As China grapples to cope with the adverse affects of an influx of non-native species, either deliberately or accidently introduced, experts are calling for specific laws and regulations to control their uncontrolled spread.

Of the 100 most threatening invasive species in the world, 51 have been found in China, according to the fourth National Seminar on Biological Invasion, which was held this week in Nanning, capital of south China's Guangxi Zhuang Autonomous Region.

These non-indigenous species have swallowed swathes of forests. More than 40 million trees die as a result of insects annually, two thirds of this are reportedly due to non-native species.

Imported hazardous species are on the rise. According to Zhao Shucong, head of China's national forestry bureau, Chinese customs only intercepted 500 batches of foreign pests in 2000. In 2013, this number skyrocketed to 610,000.

Last century, 25 invasive foreign species were recorded to have made their way into China. In comparison, in the past 14 years alone, experts have already found 13 new species.

"In the decade before 2004, only one or two invasive species were found, but in the past ten years, we have discovered at least one new non-native species each year," said Liu Wanxue, an expert on biological invasion at the Chinese Academy of Agricultural Sciences.

With China's opening-up policy, and the increasing exchanges of personnel and goods it facilitated, more non-native species are likely to enter the country, particularly via our border areas, Liu said.

These introduced species have also discovered ingenious ways to migrate across China, such as via the south-to-north water diversion project and its series of canals and pipelines, said Xie Songguang, a research fellow with the Chinese Academy of Sciences' Institute of Hydrobiology.

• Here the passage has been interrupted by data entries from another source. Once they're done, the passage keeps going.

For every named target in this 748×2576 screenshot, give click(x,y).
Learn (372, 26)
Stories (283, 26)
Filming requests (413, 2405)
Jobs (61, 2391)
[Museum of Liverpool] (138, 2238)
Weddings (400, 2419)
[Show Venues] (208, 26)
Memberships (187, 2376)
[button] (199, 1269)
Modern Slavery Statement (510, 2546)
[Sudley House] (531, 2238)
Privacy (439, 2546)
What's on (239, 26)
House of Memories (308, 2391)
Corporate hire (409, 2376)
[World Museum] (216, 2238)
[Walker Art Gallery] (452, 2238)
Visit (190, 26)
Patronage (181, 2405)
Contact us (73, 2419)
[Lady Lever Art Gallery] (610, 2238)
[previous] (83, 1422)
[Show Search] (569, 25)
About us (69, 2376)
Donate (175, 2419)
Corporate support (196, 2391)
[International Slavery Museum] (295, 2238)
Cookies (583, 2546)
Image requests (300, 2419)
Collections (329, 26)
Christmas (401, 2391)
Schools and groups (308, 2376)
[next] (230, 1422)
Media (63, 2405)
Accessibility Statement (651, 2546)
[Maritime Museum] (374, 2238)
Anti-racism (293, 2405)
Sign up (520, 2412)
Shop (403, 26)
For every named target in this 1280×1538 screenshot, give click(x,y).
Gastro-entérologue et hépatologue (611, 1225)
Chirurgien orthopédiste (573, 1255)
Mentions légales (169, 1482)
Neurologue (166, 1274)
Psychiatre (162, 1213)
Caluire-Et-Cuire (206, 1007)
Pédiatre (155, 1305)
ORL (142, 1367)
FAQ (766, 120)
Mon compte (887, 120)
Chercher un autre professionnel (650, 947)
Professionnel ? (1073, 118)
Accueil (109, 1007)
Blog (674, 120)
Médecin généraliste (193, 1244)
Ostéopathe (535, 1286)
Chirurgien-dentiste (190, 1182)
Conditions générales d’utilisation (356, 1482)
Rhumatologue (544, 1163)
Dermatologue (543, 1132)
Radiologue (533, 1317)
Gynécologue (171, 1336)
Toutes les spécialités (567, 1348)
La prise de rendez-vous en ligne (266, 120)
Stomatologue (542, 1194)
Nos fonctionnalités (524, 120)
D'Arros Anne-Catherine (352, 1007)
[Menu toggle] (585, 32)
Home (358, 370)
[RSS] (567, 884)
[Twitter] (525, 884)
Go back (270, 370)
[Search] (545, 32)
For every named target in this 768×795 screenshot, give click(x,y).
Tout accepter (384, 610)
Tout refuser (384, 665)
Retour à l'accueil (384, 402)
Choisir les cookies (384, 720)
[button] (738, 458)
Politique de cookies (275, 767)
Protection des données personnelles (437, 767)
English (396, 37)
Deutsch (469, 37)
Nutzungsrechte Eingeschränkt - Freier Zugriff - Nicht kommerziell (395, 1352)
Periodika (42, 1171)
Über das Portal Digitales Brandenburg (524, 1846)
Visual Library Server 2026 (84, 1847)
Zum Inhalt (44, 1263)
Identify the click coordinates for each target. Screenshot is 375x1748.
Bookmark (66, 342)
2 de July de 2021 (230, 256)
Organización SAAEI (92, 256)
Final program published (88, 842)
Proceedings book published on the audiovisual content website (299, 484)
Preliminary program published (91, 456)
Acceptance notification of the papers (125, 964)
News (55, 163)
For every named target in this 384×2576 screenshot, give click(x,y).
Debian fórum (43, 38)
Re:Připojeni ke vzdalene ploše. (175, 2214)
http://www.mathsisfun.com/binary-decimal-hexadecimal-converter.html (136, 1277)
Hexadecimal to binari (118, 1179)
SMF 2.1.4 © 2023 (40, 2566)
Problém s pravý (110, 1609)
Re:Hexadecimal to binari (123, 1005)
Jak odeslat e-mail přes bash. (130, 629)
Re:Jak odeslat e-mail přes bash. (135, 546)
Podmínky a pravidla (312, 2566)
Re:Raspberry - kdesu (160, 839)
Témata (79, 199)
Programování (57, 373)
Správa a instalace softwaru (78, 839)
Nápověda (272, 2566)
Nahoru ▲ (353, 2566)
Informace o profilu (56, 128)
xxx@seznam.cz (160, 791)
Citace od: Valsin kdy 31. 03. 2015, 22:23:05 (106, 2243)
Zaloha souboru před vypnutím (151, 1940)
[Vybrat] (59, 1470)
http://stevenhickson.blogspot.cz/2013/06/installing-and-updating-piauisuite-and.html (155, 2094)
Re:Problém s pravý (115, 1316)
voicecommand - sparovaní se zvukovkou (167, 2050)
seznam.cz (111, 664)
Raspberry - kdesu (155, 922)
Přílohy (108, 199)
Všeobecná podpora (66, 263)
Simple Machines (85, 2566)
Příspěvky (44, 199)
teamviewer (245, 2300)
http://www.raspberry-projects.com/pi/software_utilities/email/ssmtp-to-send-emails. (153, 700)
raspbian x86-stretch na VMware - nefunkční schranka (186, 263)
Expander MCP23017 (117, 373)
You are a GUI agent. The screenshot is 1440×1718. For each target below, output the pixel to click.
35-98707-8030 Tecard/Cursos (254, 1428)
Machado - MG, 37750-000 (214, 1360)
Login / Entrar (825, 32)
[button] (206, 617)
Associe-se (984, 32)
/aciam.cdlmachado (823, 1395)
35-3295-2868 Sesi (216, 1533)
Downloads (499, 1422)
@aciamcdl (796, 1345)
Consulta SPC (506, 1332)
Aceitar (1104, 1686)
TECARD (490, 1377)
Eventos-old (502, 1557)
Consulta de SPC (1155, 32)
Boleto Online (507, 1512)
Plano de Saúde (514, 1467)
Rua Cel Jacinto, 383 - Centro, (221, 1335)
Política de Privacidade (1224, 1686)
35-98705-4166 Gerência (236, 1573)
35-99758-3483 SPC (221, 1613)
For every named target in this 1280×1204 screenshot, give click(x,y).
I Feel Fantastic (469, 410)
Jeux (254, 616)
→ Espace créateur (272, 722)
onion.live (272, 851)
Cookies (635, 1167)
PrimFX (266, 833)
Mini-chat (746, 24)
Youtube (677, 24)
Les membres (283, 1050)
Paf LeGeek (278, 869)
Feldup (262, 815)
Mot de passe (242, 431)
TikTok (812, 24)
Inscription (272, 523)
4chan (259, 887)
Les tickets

The east route of the diversion project, which connects the Yangtze River, the Huaihe River and the myriad waterways along the way, provides a fertile route for the spread of non-native species, such as Cabomba caroliniana, a type of water grass originating from Latin America, Xie said.

In 2010, Xie found that the highly invasive Cabomba caroliniana, which was largely found in the lower reaches of the Yangtze River, was spreading toward north China.

Xie said the water diversion project may also facilitate the migration of 72 kinds of non-indigenous exotic fish to more regions.

That has also raised concerns about the latest phase of the project, the middle route, which kicked off last Friday.

As calls for change become increasingly more urgent, experts have suggested measures to address the situation.

Lu Yongyue, a professor with the South China Agricultural University, said regional prevention and control would be key.

"Take red imported fire ants. It is impossible to eliminate them currently, but we can confine and kill them in some areas to minimize the damage they cause," Lu said.

It is important to get to the root of the problem, and stop foreign species from entering China, said Liu Wanxue.

"China currently does not have specific laws and regulations regarding the invasion of alien species, so how can it be prevented and controlled?" Liu said.

China has issued a list of harmful agriculture and forestry pests, but technical shortcomings in inspection and quarantine processes remain, Liu added.

"It is necessary for China to come up with a comprehensive warning mechanism to stop them entering the country," he said.